Problem requirements
Write out the data below exactly as given, without any of its pictures.

Record set
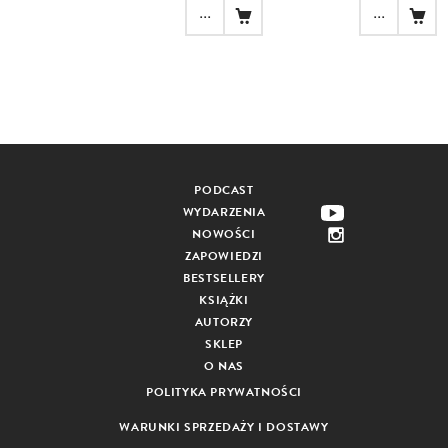
...
...
PODCAST
WYDARZENIA
NOWOŚCI
ZAPOWIEDZI
BESTSELLERY
KSIĄŻKI
AUTORZY
SKLEP
O NAS
POLITYKA PRYWATNOŚCI
WARUNKI SPRZEDAŻY I DOSTAWY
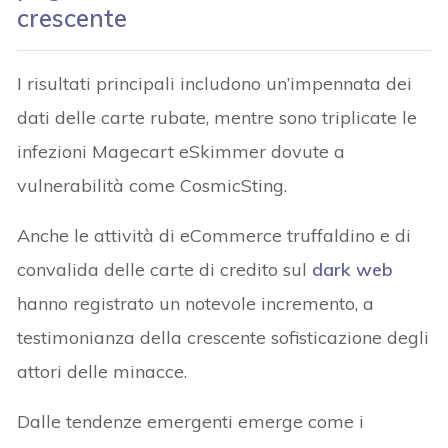
crescente
I risultati principali includono un’impennata dei
dati delle carte rubate, mentre sono triplicate le
infezioni Magecart eSkimmer dovute a
vulnerabilità come CosmicSting.
Anche le attività di eCommerce truffaldino e di
convalida delle carte di credito sul
dark web
hanno registrato un notevole incremento, a
testimonianza della crescente sofisticazione degli
attori delle minacce.
Dalle tendenze emergenti emerge come i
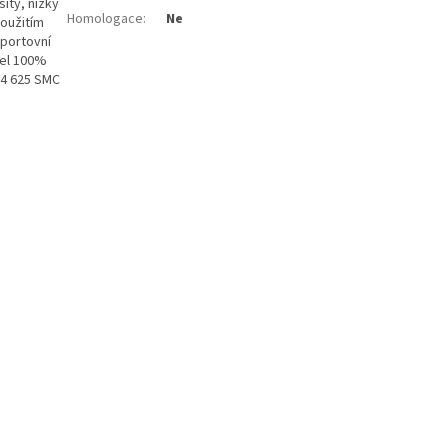
itý, nízký
Homologace
:
Ne
použitím
sportovní
cel 100%
C4 625 SMC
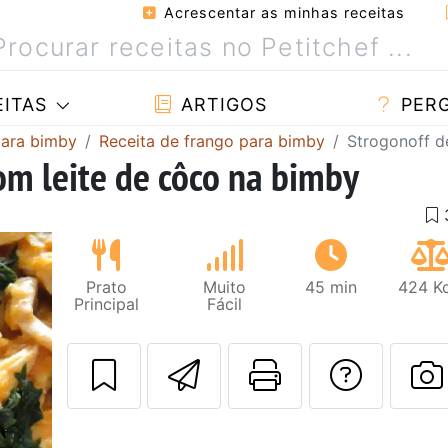
Acrescentar as minhas receitas
ITAS
ARTIGOS
PER
para bimby
Receita de frango para bimby
Strogonoff d
om leite de côco na bimby
Prato
Muito
45 min
424 Kc
Principal
Fácil
Enviar esta rec
Imprima es
Falar
F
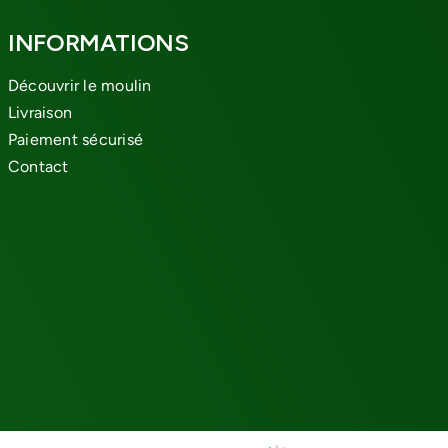
INFORMATIONS
Découvrir le moulin
Livraison
Paiement sécurisé
Contact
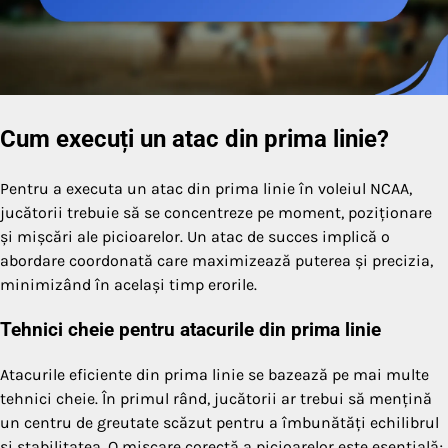
Cum execuți un atac din prima linie?
Pentru a executa un atac din prima linie în voleiul NCAA,
jucătorii trebuie să se concentreze pe moment, poziționare
și mișcări ale picioarelor. Un atac de succes implică o
abordare coordonată care maximizează puterea și precizia,
minimizând în același timp erorile.
Tehnici cheie pentru atacurile din prima linie
Atacurile eficiente din prima linie se bazează pe mai multe
tehnici cheie. În primul rând, jucătorii ar trebui să mențină
un centru de greutate scăzut pentru a îmbunătăți echilibrul
și stabilitatea. O mișcare corectă a picioarelor este esențială;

Exercise output
...
...
PODCAST
WYDARZENIA
NOWOŚCI
ZAPOWIEDZI
BESTSELLERY
KSIĄŻKI
AUTORZY
SKLEP
O NAS
POLITYKA PRYWATNOŚCI
WARUNKI SPRZEDAŻY I DOSTAWY
crescente
I risultati principali includono un’impennata dei
dati delle carte rubate, mentre sono triplicate le
infezioni Magecart eSkimmer dovute a
vulnerabilità come CosmicSting.
Anche le attività di eCommerce truffaldino e di
convalida delle carte di credito sul
dark web
hanno registrato un notevole incremento, a
testimonianza della crescente sofisticazione degli
attori delle minacce.
Dalle tendenze emergenti emerge come i
itý, nízký
Homologace
:
Ne
použitím
sportovní
cel 100%
C4 625 SMC
Acrescentar as minhas receitas
ITAS
ARTIGOS
PER
para bimby
Receita de frango para bimby
Strogonoff d
om leite de côco na bimby
Prato
Muito
45 min
424 Kc
Principal
Fácil
Enviar esta rec
Imprima es
Falar
F
INFORMATIONS
Découvrir le moulin
Livraison
Paiement sécurisé
Contact
Cum execuți un atac din prima linie?
Pentru a executa un atac din prima linie în voleiul NCAA,
jucătorii trebuie să se concentreze pe moment, poziționare
și mișcări ale picioarelor. Un atac de succes implică o
abordare coordonată care maximizează puterea și precizia,
minimizând în același timp erorile.
Tehnici cheie pentru atacurile din prima linie
Atacurile eficiente din prima linie se bazează pe mai multe
tehnici cheie. În primul rând, jucătorii ar trebui să mențină
un centru de greutate scăzut pentru a îmbunătăți echilibrul
și stabilitatea. O mișcare corectă a picioarelor este esențială;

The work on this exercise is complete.